In my opinion, this submission by counsel for the respondent must be rejected. It is quite clear from the course that proceedings took before the learned Commissioner, that he regarded the matter before him as being an application under s81 alone, notwithstanding that he purported to make a determination of the issue whether or not the worker had in fact suffered a compensable injury in the course of giving his decision.
The application came before the Commissioner on Tuesday 5 June 1990 in Launceston. In prefacing his decision the learned Commissioner said:
"Well ordinarily on a s81 application I simply hold there's a genuine dispute and suspend liability but it seems to me that I've gone as far in this case as anyone could go, I mean investigating the circumstances and there's no point in withholding a decision. I've heard from Mr Sheehan I've heard from Mr Sutcliffe I've got a medical report from Dr Bruce and I've got these advisory opinions from Mr Einoder and also the physiotherapist" (Mr McGee) "I'm going to hold that there isn't a genuine dispute having investigated the circumstances I'm not prepared to say that Mr Sutcliffe is not telling me the truth...".
The learned Commissioner went on then to review the evidence that had been placed before him and concluded as follows:
"But nevertheless I'm going to decline to hold there's a genuine dispute which means that in my view the company is liable for the injury in this case even though there's a pre–existing history of ankle injury which may have been even evident on the day he came on the shift. I'm still prepared to hold that exacerbated the condition in the way that he claims at 5 and then didn't think it worth reporting but then when it swelled he'd make a report at 6.20."
The learned Commissioner subsequently, and no doubt mindful of his obligations pursuant to s61(3) of the Act, delivered a statement in writing of his reasons for making the determination which he had on 5 June. Those written reasons do not differ materially from the oral reasons given by the learned Commissioner at the time of announcing his decision. In the written reasons, he clearly acknowledged that the matter came before him under s81 of the Act and after reviewing the evidence he concluded:
"The point in dispute was fully explored at the hearing before me. In my opinion it was quite proper for the employer to dispute the claim. However, having heard all the evidence available, in my opinion I should resolve the dispute in the claimant's favour. The section 81 application is dismissed. The employer is therefore liable to pay compensation."
There was nothing said at the hearing before the learned Commissioner on 5 June 1990 to indicate that either the employer or the employee elected for the merits of the claim to be determined by the Commissioner. Nor was anything said by either party to suggest that no further evidence would be forthcoming if a subsequent hearing on the merits were to take place.
In the circumstances, it is plain to me that the learned Commissioner was wrong in determining that there was no genuine dispute under the provisions of s81 and he was also wrong, and exceeded his jurisdiction, in purporting to resolve the genuine dispute which did exist upon its merits upon the basis of the material then before him.
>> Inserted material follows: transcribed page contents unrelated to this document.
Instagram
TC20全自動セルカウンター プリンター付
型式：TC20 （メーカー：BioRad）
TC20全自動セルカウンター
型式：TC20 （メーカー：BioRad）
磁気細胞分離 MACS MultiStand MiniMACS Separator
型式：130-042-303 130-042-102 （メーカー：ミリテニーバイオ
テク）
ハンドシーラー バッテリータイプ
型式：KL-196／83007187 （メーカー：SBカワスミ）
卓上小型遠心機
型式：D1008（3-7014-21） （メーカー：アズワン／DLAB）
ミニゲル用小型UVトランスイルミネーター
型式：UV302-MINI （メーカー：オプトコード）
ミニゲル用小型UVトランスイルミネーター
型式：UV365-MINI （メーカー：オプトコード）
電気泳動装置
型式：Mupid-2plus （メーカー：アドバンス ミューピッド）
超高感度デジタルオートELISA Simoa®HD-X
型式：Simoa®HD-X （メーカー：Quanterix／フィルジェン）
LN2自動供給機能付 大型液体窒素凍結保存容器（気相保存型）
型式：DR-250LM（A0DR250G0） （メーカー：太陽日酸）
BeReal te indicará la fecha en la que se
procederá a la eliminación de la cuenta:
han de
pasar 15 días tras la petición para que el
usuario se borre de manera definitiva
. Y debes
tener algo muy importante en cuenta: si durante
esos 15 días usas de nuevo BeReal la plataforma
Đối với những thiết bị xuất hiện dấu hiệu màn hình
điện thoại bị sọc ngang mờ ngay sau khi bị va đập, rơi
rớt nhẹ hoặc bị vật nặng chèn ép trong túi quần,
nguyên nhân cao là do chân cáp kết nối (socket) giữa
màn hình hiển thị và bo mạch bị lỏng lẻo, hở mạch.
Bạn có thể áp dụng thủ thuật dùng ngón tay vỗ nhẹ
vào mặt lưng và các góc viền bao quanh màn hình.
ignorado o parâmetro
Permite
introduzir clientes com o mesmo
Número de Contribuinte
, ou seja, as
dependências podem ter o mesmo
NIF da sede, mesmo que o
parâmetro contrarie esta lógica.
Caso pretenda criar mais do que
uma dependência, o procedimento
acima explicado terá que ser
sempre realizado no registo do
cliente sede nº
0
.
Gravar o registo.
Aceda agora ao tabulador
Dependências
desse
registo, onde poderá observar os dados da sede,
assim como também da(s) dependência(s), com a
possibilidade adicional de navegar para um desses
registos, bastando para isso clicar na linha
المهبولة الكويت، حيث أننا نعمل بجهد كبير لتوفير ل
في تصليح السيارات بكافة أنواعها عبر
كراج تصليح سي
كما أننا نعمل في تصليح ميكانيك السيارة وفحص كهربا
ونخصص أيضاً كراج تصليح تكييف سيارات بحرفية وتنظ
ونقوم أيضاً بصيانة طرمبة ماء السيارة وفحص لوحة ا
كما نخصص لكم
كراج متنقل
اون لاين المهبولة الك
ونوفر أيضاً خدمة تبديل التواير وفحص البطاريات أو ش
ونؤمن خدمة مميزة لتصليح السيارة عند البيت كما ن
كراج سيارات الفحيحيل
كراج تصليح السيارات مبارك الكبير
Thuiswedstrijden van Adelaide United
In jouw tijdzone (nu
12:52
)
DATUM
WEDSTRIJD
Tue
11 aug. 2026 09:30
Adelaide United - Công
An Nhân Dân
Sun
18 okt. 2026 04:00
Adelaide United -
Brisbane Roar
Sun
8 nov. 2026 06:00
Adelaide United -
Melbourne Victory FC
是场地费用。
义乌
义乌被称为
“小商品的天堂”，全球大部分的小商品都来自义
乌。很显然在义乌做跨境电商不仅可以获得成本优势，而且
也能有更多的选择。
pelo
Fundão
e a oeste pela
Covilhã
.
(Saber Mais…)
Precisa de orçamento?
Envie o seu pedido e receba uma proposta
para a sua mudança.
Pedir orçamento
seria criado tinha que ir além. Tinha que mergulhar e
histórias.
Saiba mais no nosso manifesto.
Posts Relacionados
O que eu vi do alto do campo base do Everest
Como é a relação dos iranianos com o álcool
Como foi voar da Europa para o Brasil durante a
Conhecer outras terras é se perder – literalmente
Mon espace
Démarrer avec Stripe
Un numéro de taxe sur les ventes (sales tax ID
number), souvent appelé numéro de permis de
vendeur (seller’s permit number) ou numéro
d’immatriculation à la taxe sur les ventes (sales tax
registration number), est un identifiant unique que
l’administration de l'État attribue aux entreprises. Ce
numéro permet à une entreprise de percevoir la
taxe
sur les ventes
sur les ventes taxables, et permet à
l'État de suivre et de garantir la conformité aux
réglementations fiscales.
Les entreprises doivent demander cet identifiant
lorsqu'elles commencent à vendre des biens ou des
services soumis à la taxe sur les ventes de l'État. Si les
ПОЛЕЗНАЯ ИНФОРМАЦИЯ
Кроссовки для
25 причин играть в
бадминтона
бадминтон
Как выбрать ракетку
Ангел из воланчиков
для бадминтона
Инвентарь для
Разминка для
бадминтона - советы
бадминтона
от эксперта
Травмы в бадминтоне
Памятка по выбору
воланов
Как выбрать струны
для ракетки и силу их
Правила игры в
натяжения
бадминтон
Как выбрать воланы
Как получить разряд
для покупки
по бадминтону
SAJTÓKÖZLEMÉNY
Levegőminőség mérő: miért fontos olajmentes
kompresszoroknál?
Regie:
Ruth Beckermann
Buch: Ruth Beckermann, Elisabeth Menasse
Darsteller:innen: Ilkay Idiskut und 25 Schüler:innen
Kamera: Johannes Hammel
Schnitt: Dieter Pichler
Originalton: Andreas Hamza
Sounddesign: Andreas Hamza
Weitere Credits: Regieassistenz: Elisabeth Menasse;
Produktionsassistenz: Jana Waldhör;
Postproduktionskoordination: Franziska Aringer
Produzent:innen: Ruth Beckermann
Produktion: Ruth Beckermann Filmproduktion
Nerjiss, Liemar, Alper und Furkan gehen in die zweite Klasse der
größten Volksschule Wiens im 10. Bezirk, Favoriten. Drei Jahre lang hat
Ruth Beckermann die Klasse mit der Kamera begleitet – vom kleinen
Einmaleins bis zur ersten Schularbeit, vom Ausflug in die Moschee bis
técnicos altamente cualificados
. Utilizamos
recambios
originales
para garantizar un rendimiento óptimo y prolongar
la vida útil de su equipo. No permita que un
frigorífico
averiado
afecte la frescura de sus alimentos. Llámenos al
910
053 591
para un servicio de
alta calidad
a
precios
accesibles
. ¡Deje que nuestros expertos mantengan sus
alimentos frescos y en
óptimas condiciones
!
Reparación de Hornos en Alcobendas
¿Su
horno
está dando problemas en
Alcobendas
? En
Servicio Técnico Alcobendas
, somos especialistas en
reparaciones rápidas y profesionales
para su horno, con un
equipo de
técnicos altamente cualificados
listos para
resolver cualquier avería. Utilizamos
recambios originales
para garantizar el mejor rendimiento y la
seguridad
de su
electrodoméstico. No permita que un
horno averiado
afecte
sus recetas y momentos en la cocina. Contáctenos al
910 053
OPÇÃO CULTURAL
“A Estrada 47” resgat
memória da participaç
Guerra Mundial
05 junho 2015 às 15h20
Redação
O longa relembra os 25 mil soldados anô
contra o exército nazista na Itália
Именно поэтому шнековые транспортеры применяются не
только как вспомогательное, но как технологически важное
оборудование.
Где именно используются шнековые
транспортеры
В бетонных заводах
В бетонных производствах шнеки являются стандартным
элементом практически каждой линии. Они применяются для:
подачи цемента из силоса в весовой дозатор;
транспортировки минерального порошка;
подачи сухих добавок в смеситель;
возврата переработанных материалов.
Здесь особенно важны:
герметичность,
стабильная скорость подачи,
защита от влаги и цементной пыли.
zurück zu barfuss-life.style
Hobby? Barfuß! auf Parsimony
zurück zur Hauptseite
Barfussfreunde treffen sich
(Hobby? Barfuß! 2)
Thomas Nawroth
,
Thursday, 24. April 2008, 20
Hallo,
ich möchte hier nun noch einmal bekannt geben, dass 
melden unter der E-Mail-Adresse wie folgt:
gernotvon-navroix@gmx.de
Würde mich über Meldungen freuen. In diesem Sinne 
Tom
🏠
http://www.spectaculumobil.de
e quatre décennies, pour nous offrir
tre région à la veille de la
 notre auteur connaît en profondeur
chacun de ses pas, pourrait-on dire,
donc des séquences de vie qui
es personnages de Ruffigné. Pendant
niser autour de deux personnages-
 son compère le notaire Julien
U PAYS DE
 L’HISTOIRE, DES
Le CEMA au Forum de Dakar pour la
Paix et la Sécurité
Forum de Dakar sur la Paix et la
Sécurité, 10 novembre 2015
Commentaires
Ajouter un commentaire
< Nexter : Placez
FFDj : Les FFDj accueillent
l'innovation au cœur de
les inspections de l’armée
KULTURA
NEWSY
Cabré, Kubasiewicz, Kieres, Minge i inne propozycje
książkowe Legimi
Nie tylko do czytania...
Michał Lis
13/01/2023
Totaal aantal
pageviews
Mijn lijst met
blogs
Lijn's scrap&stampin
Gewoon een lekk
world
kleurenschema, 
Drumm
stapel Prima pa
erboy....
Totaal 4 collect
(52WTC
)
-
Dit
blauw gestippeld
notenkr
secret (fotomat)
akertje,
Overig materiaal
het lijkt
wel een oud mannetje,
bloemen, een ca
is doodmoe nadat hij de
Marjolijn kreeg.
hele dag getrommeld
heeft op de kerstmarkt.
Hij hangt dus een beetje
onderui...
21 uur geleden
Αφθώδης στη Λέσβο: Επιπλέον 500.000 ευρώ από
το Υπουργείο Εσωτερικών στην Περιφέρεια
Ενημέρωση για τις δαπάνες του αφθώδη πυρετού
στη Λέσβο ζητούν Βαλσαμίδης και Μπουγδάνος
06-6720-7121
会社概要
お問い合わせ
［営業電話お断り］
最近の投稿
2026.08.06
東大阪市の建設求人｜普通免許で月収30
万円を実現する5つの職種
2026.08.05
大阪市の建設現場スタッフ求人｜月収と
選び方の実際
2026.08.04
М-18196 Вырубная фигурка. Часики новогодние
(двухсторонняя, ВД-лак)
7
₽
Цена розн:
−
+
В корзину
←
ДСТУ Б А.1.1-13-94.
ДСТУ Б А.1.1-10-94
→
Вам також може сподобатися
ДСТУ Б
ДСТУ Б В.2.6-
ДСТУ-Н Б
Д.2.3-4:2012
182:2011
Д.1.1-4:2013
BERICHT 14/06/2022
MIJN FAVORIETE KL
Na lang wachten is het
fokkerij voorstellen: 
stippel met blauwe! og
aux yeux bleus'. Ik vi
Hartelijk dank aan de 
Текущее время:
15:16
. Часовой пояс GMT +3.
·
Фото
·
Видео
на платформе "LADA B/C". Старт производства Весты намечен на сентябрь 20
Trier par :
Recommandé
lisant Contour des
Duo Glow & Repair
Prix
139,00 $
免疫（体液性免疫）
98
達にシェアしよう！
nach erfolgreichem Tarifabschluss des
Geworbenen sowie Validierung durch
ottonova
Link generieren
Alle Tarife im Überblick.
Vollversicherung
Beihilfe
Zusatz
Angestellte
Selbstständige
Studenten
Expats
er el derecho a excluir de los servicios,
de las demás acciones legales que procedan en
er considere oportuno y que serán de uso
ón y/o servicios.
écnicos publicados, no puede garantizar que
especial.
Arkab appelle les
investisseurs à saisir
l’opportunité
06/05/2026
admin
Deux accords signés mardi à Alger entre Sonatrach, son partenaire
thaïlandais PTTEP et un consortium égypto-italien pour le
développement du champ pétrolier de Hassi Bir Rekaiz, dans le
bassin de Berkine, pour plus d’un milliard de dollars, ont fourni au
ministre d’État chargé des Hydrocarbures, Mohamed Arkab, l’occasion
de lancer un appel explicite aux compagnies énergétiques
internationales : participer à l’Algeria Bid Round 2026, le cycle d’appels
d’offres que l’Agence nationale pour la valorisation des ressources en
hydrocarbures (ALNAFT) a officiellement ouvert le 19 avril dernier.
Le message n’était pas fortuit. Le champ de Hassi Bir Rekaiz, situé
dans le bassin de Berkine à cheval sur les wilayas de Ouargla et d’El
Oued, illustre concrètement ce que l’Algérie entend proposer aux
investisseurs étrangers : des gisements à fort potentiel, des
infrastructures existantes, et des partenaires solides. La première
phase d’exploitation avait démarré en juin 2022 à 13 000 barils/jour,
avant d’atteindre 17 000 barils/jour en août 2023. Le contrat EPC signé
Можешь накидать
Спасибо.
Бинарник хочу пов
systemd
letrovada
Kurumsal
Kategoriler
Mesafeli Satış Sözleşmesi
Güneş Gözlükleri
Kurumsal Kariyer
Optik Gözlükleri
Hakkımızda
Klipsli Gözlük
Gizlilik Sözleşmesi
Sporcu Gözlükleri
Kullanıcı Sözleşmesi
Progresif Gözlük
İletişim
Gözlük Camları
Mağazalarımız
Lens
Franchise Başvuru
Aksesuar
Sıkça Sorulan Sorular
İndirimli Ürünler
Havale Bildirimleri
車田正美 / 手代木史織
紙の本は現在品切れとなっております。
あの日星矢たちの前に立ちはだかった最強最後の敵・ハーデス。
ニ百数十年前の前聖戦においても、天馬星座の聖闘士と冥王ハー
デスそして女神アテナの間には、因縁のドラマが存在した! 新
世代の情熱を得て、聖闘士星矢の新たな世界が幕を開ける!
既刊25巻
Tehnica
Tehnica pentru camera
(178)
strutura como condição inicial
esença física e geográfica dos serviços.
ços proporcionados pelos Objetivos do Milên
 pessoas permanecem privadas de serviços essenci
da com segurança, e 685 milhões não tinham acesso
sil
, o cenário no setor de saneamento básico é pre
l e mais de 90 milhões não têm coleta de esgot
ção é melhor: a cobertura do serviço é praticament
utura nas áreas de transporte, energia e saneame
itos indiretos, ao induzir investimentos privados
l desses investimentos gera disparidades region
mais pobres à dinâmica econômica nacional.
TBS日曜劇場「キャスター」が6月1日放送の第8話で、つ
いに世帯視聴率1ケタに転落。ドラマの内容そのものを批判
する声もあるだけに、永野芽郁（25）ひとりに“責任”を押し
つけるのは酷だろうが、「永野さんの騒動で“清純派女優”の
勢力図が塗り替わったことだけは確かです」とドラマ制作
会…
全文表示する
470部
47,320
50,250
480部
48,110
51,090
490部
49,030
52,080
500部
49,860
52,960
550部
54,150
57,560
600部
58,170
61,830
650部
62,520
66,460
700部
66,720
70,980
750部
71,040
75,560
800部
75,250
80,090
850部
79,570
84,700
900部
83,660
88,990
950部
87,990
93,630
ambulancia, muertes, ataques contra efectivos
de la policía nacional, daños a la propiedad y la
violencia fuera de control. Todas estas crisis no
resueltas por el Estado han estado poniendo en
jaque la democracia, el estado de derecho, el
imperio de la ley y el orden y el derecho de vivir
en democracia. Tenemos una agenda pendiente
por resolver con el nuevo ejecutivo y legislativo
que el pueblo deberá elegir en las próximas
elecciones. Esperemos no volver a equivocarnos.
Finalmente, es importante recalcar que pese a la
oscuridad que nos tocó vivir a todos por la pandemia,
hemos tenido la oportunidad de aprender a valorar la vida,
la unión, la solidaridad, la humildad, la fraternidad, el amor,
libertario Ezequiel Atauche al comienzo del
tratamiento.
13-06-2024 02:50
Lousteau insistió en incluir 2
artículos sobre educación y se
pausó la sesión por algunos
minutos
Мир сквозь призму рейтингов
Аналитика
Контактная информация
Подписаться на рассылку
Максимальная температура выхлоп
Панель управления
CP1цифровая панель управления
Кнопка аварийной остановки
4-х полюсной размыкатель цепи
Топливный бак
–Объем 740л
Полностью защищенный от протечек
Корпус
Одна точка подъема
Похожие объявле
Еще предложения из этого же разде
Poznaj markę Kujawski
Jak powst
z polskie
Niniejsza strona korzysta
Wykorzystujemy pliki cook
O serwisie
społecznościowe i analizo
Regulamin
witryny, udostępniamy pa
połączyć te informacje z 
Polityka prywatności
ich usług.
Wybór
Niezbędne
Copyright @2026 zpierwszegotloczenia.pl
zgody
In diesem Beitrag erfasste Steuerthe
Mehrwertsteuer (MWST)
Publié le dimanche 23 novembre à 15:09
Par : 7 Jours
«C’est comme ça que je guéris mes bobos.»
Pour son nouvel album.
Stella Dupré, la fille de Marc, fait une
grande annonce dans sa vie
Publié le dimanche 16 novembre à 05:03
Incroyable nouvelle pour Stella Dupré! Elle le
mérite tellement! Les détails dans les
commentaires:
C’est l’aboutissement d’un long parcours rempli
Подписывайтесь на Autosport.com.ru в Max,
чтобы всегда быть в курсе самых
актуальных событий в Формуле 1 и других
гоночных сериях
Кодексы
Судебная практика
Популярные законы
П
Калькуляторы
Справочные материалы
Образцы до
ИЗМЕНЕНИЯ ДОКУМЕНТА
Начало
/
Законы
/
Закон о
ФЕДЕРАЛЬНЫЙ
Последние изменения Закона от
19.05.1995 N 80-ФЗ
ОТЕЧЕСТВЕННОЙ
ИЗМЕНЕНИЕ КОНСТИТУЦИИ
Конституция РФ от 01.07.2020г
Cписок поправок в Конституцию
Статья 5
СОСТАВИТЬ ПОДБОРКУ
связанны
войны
In these circumstances the learned Commissioner clearly erred in point of law and the appeal must be allowed. There is no need to consider the other submissions which were made as to the sufficiency of the evidence upon which the learned Commissioner based his findings of fact. The matter will be remitted to the learned Commissioner with a direction that in accordance with s81(3)(b) of the Act, he should determine that subs(1) does not apply.